问题
I am trying to train a convolutional auto encoder, along with the bounding box for penalizing the inside the boundign box region, for anomaly detection.
My custom loss function and supporting functions are below.
def assymetric_loss(input_bboxes):
def custom_loss(input_images,recons_images):
losses=[]
for i in range(20):
input_image=input_images[i]
recons_image=recons_images[i]
bbox=input_bboxes[i]
#check_null=tf.equal(tf.size(bbox) , 0)
x = tf.Variable(-1.0, dtype=tf.float32)
check_equal=tf.math.equal(bbox[0],x)
loss=tf.cond(check_equal ,
lambda: tf.reduce_sum(tf.square(tf.subtract(input_image,recons_image))),
lambda: error1(input_image,recons_image, bbox))
losses.append(loss)
loss = tf.stack(losses)
return loss
return custom_loss
other functions that i have used to help me get the custom loss i wants are given below. this include create mask and inverse mask inorder to penalize the inside and outside bbox area differently.
def create_mask_from_bounding_boxes(image, bbox):
bounding_box_masked_image = image
x,y,_= image.get_shape().as_list()
ymin, xmin, ymax, xmax = bbox[0],bbox[1],bbox[2],bbox[3]
h = xmax - xmin
z0 = tf.zeros([xmin, 512])
z1 = tf.concat(
[tf.zeros([h, ymin]),
tf.ones([h, ymax - ymin]),
tf.zeros([h, 512 - ymax])],
axis=1)
z2 = tf.zeros([512 - xmax, 512])
tf_temp=tf.concat([z0, z1, z2], axis=0)
mask_temp=tf.stack([tf_temp, tf_temp, tf_temp], axis=-1)
bounding_box_masked_image = bounding_box_masked_image*mask_temp
return bounding_box_masked_image
def create_inverse_mask_from_bounding_boxes(image, bbox):
bounding_box_masked_image = image
x,y,c= image.get_shape()
ymin, xmin, ymax, xmax = bbox[0],bbox[1],bbox[2],bbox[3]
h = xmax - xmin
z0 = tf.ones([xmin, 512])
z1 = tf.concat(
[tf.ones([h, ymin]),
tf.zeros([h, ymax - ymin]),
tf.ones([h, 512 - ymax])],
axis=1)
z2 = tf.ones([512 - xmax, 512])
tf_temp=tf.concat([z0, z1, z2], axis=0)
mask_temp=tf.stack([tf_temp, tf_temp, tf_temp], axis=-1)
bounding_box_masked_image = bounding_box_masked_image*mask_temp
return bounding_box_masked_image
def error1(input_image,recons_image, bbox):
bbarea_input_image=create_mask_from_bounding_boxes(input_image, bbox)

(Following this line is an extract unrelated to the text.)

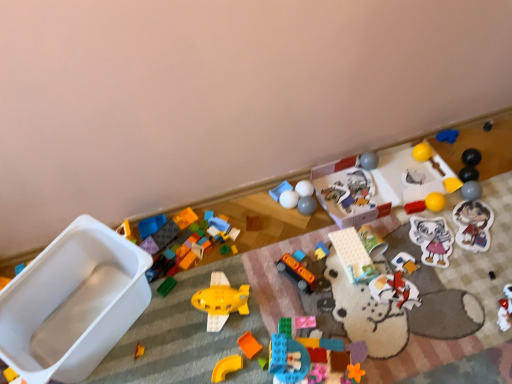 Find the location of a particular element. The height and width of the screenshot is (384, 512). unoccupied space behind matte plastic stickers at lower right, which is counted as the third toy, starting from the right is located at coordinates (459, 195).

bbarea_recons_image=create_mask_from_bounding_boxes(recons_image, bbox)
square = tf.square(tf.subtract(bbarea_input_image, bbarea_recons_image))

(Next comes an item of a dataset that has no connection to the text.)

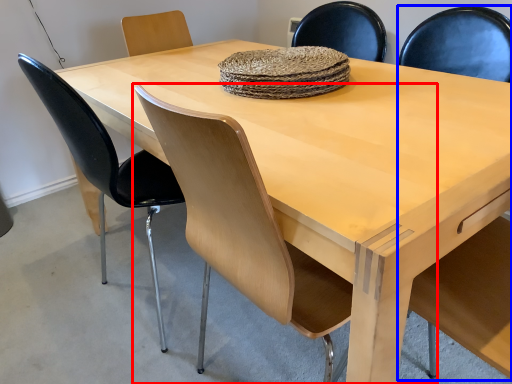 Question: Which point is closer to the camera, chair (highlighted by a red box) or armchair (highlighted by a blue box)?

Choices:
 (A) chair
 (B) armchair

Answer: (B)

reconstruction_error_bbarea=tf.reduce_sum(square)
nonbbx_area_input_image = create_inverse_mask_from_bounding_boxes(input_image, bbox)
nonbbx_area_recons_image = create_inverse_mask_from_bounding_boxes(recons_image, bbox)
square2 = tf.square(tf.subtract(nonbbx_area_input_image, nonbbx_area_recons_image))
reconstruction_error_nonbbx=tf.reduce_sum(square2)
return reconstruction_error_nonbbx+reconstruction_error_bbarea
and finally compiling the model inputting the custom loss function.
input_images = Input(shape = (512, 512, 3))
input_bboxes = Input(shape = (4,))
input_lebels= Input(shape=(8,))
recons_images,latent_space=Autoencoder_VGG(input_images)
autoencoder_model=Model(inputs=[input_images,input_bboxes], outputs=[recons_images])
autoencoder_model.compile(optimizer='adam',
loss=assymetric_loss(input_bboxes), # Call the loss function with the selected layer
metrics=['accuracy'])
And finally the error:
raise ValueError('An operation has None
for gradient. '
ValueError: An operation has None
for gradient. Please make sure that all of your ops have a gradient defined (i.e. are differentiable). Common ops without gradient: K.argmax, K.round, K.eval.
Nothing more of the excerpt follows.